WE may congratulate our- selves on winning a battle to save our Forest from being sold off, but the war carries on. The Government has, since December 2010, stealthily sold off 44 woodland sites totalling 4,000 acres and 20 more sales are awaiting completion before April. There have been no consultations or safeguards.

The Forestry Commission sold them via a firm of chartered surveyors John Clegg & Co, through regular email to a private list of investors. The first many local communities knew about this was when they encountered new fencing and locked gates. In a few cases where the impending sale leaked out and local people and organisations tried to bid, they found it was too late. In one case the woodland was sold for £1,800 an acre but the new owners have already split this into 14 smaller lots which are currently advertised at £9,000 an acre.

I do not know whether Mark Harper MP knew this was going on when he was assuring us that we would have a say over the future of our Forest. The title "Heritage Forest" is meaningless.

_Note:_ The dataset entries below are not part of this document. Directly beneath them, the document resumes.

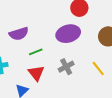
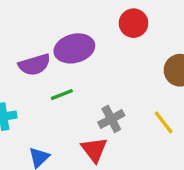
purple ellipse: (68, 34) -> (74, 48), moved
red triangle: (36, 73) -> (94, 150), moved

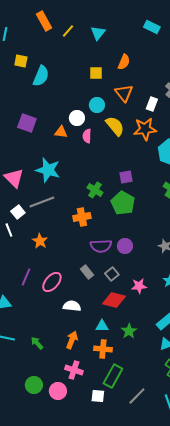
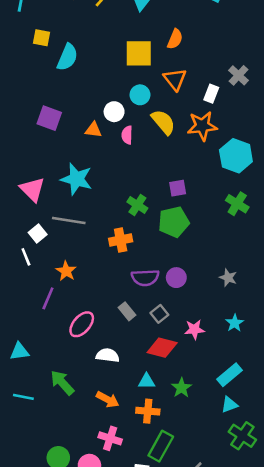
yellow square: (96, 73) -> (139, 53), size x1.6
gray line: (42, 202) -> (69, 221), turned 30
green pentagon: (123, 203) -> (174, 222), turned 30
purple line: (26, 277) -> (48, 298), moved
orange arrow: (72, 340) -> (108, 399), turned 96
green arrow: (37, 343) -> (62, 383), moved, size x1.5

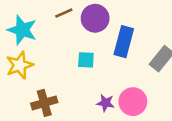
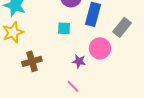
pink circle: (133, 102) -> (100, 48), moved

We won because of the strength of public opposition here and a national petition carrying half a million signatures.

The main casualty is Mark Harper MP. Ten policemen were called to the meeting with his constituents on a cold night timed to coincide with the England versus Wales rugby international in a hall which could only seat 100. I have never once seen 10 uniformed policemen all together in the Forest in 30 years. Who paid for their overtime? But his constituents have lost too. Mark may have made his escape in a police van, but who is going to take up with him any other local issue which as an MP and a junior minister he is in a position to get at least an answer from his colleagues? He is discredited.

So, unfortunately is the Forestry Commission. which is probably the oldest quango in the country. created to boost timber production, especially of pit props after the depredations of a war in which shipping had higher priorities. Its record on conservation is dismal. The famed Westonbirt Arboretum across the river was once saved by a single vote when referred to the Commission. I know a retired Forester who did himself no good by declining to kill red squirrels in the Thetford Forest on their orders. Just a couple of instances of the Commissioners, located in Edinburgh, contempt of anything except of making money at the expense of the countryside.

A National Forestry service does need a national body at the helm. However, the system should be reformed.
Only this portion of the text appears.